(Data records)
====
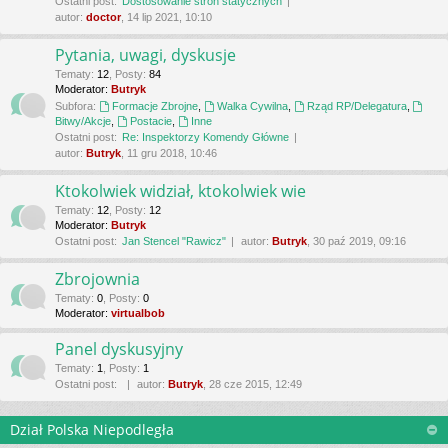
Ostatni post:
Dostosowanie stron statycznych
autor:
doctor
, 14 lip 2021, 10:10
Pytania, uwagi, dyskusje
Tematy
:
12
,
Posty
:
84
Moderator:
Butryk
Subfora:
Formacje Zbrojne
,
Walka Cywilna
,
Rząd RP/Delegatura
,
Bitwy/Akcje
,
Postacie
,
Inne
Ostatni post:
Re: Inspektorzy Komendy Główne
autor:
Butryk
, 11 gru 2018, 10:46
Ktokolwiek widział, ktokolwiek wie
Tematy
:
12
,
Posty
:
12
Moderator:
Butryk
Ostatni post:
Jan Stencel "Rawicz"
autor:
Butryk
, 30 paź 2019, 09:16
Zbrojownia
Tematy
:
0
,
Posty
:
0
Moderator:
virtualbob
Panel dyskusyjny
Tematy
:
1
,
Posty
:
1
Ostatni post:
autor:
Butryk
, 28 cze 2015, 12:49
Dział Polska Niepodległa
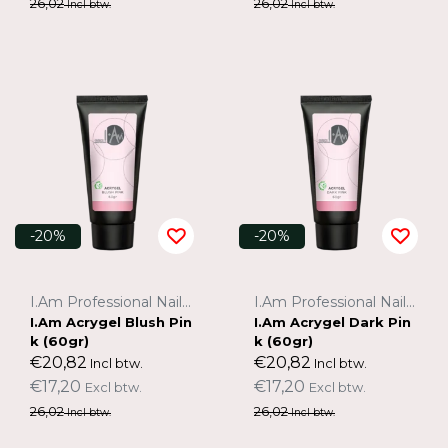
26,02
26,02
Incl btw.
Incl btw.
-20%
-20%
I.Am Professional Nail Systems
I.Am Professional Nail Systems
I.Am Acrygel Blush Pin
I.Am Acrygel Dark Pin
k (60gr)
k (60gr)
€20,82
€20,82
Incl btw.
Incl btw.
€17,20
€17,20
Excl btw.
Excl btw.
26,02
26,02
Incl btw.
Incl btw.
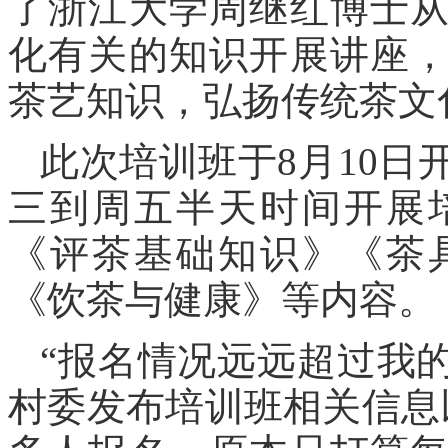
了浙江大学周继红博士
化有关的知识开展讲座
茶艺知识，弘扬传统茶文
此次培训班于8月10日
三到周五半天时间开展
《评茶基础知识》《茶
《饮茶与健康》等内容。
“报名情况远远超过我
村委发布培训班相关信息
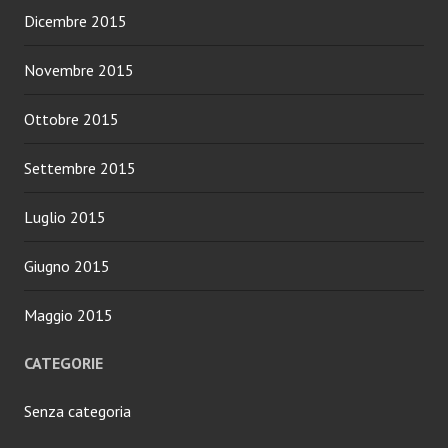
Dicembre 2015
Novembre 2015
Ottobre 2015
Settembre 2015
Luglio 2015
Giugno 2015
Maggio 2015
CATEGORIE
Senza categoria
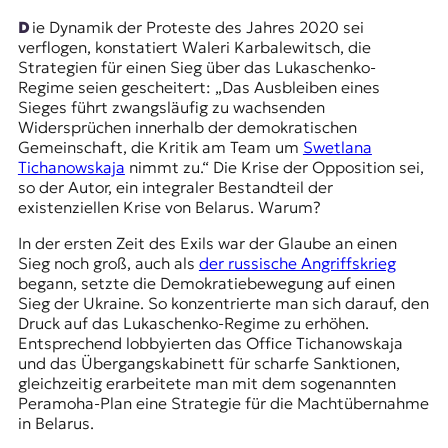
t
Die Dynamik der Proteste des Jahres 2020 sei
e
verflogen, konstatiert Waleri Karbalewitsch, die
n
Strategien für einen Sieg über das Lukaschenko-
z
Regime seien gescheitert: „Das Ausbleiben eines
z
Sieges führt zwangsläufig zu wachsenden
u
Widersprüchen innerhalb der demokratischen
O
Gemeinschaft, die Kritik am Team um
Swetlana
s
Tichanowskaja
nimmt zu.“ Die Krise der Opposition sei,
t
so der Autor, ein integraler Bestandteil der
e
existenziellen Krise von Belarus. Warum?
u
r
In der ersten Zeit des Exils war der Glaube an einen
o
Sieg noch groß, auch als
der russische Angriffskrieg
p
begann, setzte die Demokratiebewegung auf einen
a
Sieg der Ukraine. So konzentrierte man sich darauf, den
.
Druck auf das Lukaschenko-Regime zu erhöhen.
Entsprechend lobbyierten das Office Tichanowskaja
und das Übergangskabinett für scharfe Sanktionen,
gleichzeitig erarbeitete man mit dem sogenannten
Peramoha-Plan
eine Strategie für die Machtübernahme
in Belarus.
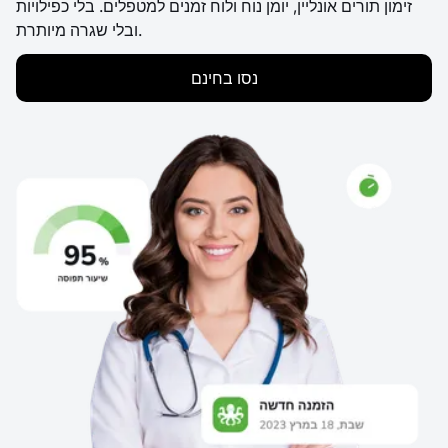
זימון תורים אונליין, יומן נוח ולוח זמנים למטפלים. בלי כפילויות
ובלי שגרה מיותרת.
נסו בחינם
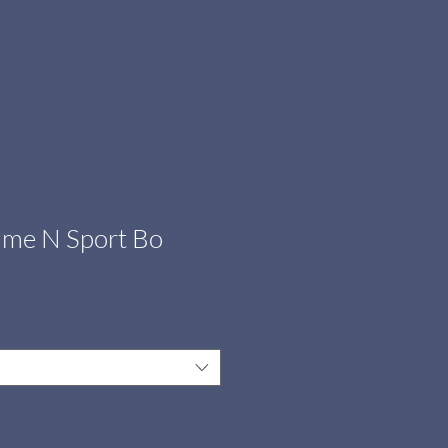
me N Sport Bo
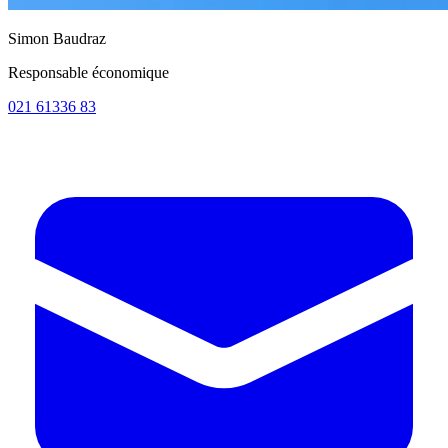
Simon Baudraz
Responsable économique
021 61336 83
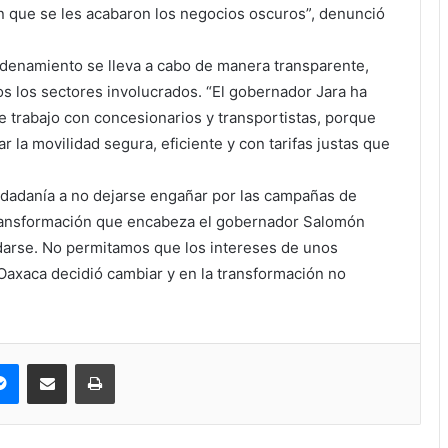
n que se les acabaron los negocios oscuros”, denunció
rdenamiento se lleva a cabo de manera transparente,
os los sectores involucrados. “El gobernador Jara ha
e trabajo con concesionarios y transportistas, porque
ar la movilidad segura, eficiente y con tarifas justas que
iudadanía a no dejarse engañar por las campañas de
transformación que encabeza el gobernador Salomón
darse. No permitamos que los intereses de unos
Oaxaca decidió cambiar y en la transformación no
pe
Messenger
Compartir via correo electrónico
Impresión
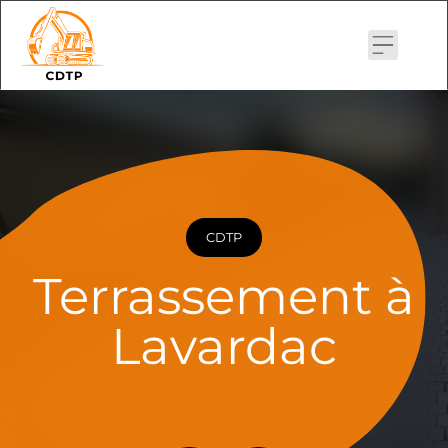
Skip
to
content
CDTP
Terrassement à
Lavardac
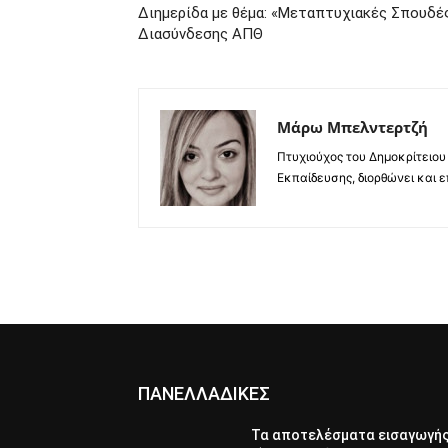
Διημερίδα με θέμα: «Μεταπτυχιακές Σπουδέ
Διασύνδεσης ΑΠΘ
Μάρω Μπελντερτζή
Πτυχιούχος του Δημοκρίτειου
Εκπαίδευσης, διορθώνει και ε
ΠΑΝΕΛΛΑΔΙΚΕΣ
Τα αποτελέσματα εισαγωγή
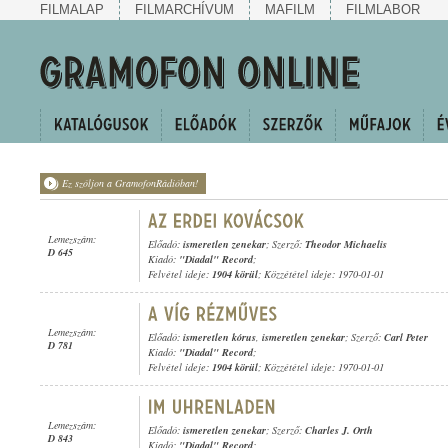
FILMALAP
FILMARCHÍVUM
MAFILM
FILMLABOR
Ez szóljon a GramofonRádióban!
Lemezszám:
Előadó:
ismeretlen zenekar
; Szerző:
Theodor Michaelis
D 645
Kiadó:
"Diadal" Record
;
Felvétel ideje:
1904 körül
; Közzététel ideje: 1970-01-01
Lemezszám:
Előadó:
ismeretlen kórus
,
ismeretlen zenekar
; Szerző:
Carl Peter
D 781
Kiadó:
"Diadal" Record
;
Felvétel ideje:
1904 körül
; Közzététel ideje: 1970-01-01
Lemezszám:
Előadó:
ismeretlen zenekar
; Szerző:
Charles J. Orth
D 843
Kiadó:
"Diadal" Record
;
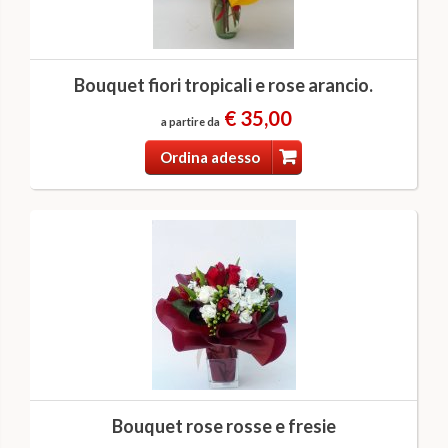
Bouquet fiori tropicali e rose arancio.
€ 35,00
a partire da
Ordina adesso
Bouquet rose rosse e fresie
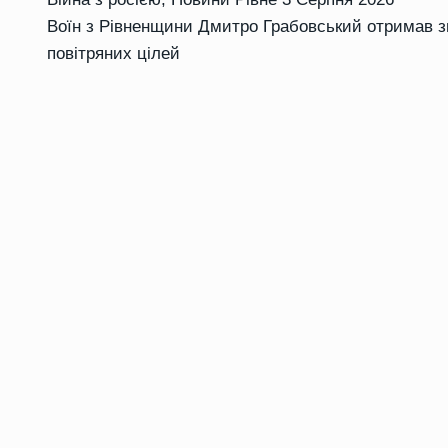
Воїн з Рівненщини Дмитро Грабовський отримав з
повітряних цілей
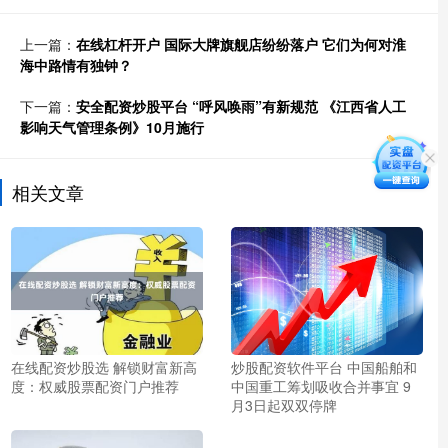
上一篇：
在线杠杆开户 国际大牌旗舰店纷纷落户 它们为何对淮
海中路情有独钟？
下一篇：
安全配资炒股平台 “呼风唤雨”有新规范 《江西省人工
影响天气管理条例》10月施行
相关文章
在线配资炒股选 解锁财富新高
炒股配资软件平台 中国船舶和
度：权威股票配资门户推荐
中国重工筹划吸收合并事宜 9
月3日起双双停牌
====
Wherever the word "gobernador" appears in the data, return the whole line.

- [The answer]
os los sectores involucrados. “El gobernador Jara ha
transformación que encabeza el gobernador Salomón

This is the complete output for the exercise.